Department of Organismal Biology, SciLifeLab, Uppsala University, Uppsala, Sweden.
Department of Biological and Environmental Sciences, University of Gothenburg, Gothenburg, Sweden.
Nat Commun. 2022 Aug 17;13(1):4833. doi: 10.1038/s41467-022-32300-5.
Some of the most extensive terrestrial biomes today consist of open vegetation, including temperate grasslands and tropical savannas. These biomes originated relatively recently in Earth's history, likely replacing forested habitats in the second half of the Cenozoic. However, the timing of their origination and expansion remains disputed. Here, we present a Bayesian deep learning model that utilizes information from fossil evidence, geologic models, and paleoclimatic proxies to reconstruct paleovegetation, placing the emergence of open habitats in North America at around 23 million years ago. By the time of the onset of the Quaternary glacial cycles, open habitats were covering more than 30% of North America and were expanding at peak rates, to eventually become the most prominent natural vegetation type today. Our entirely data-driven approach demonstrates how deep learning can harness unexplored signals from complex data sets to provide insights into the evolution of Earth's biomes in time and space.
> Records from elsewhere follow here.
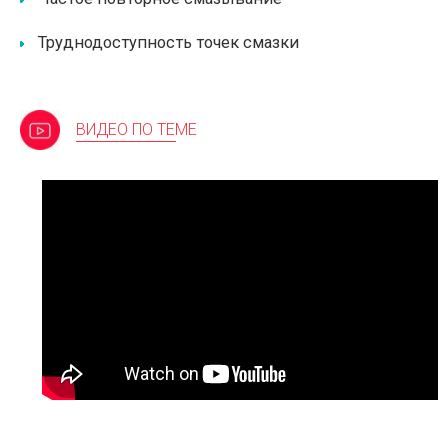
Труднодоступность точек смазки
ВИДЕО ПО ТЕМЕ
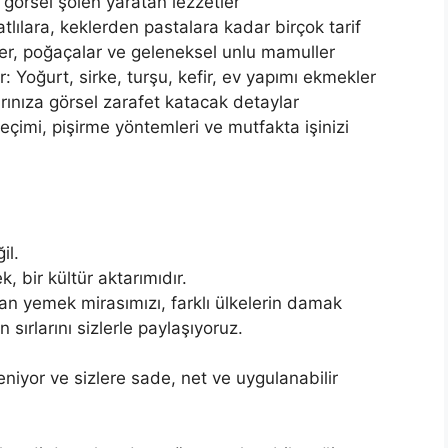
görsel şölen yaratan lezzetler
 tatlılara, keklerden pastalara kadar birçok tarif
ler, poğaçalar ve geleneksel unlu mamuller
 Yoğurt, sirke, turşu, kefir, ev yapımı ekmekler
rınıza görsel zarafet katacak detaylar
eçimi, pişirme yöntemleri ve mutfakta işinizi
il.
 bir kültür aktarımıdır.
an yemek mirasımızı, farklı ülkelerin damak
 sırlarını sizlerle paylaşıyoruz.
eniyor ve sizlere sade, net ve uygulanabilir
如今,一些最广泛的陆地生物群系由开阔植被组成,包括温带草原和热带稀树草原。这些生物群系在地球历史上相对较晚才出现,可能在新生代后半期取代了森林栖息地。然而,它们的起源和扩张的时间仍然存在争议。在这里,我们提出了一种贝叶斯深度学习模型,该模型利用化石证据、地质模型和古气候代理的信息来重建古植被,将北美的开阔生境的出现时间定在大约 2300 万年前。到第四纪冰川循环开始时,开阔生境已经覆盖了北美洲的 30%以上,并以峰值速度扩张,最终成为今天最突出的自然植被类型。我们完全基于数据的方法证明了深度学习如何利用来自复杂数据集的未被探索的信号,从而深入了解地球生物群系在时间和空间上的演变。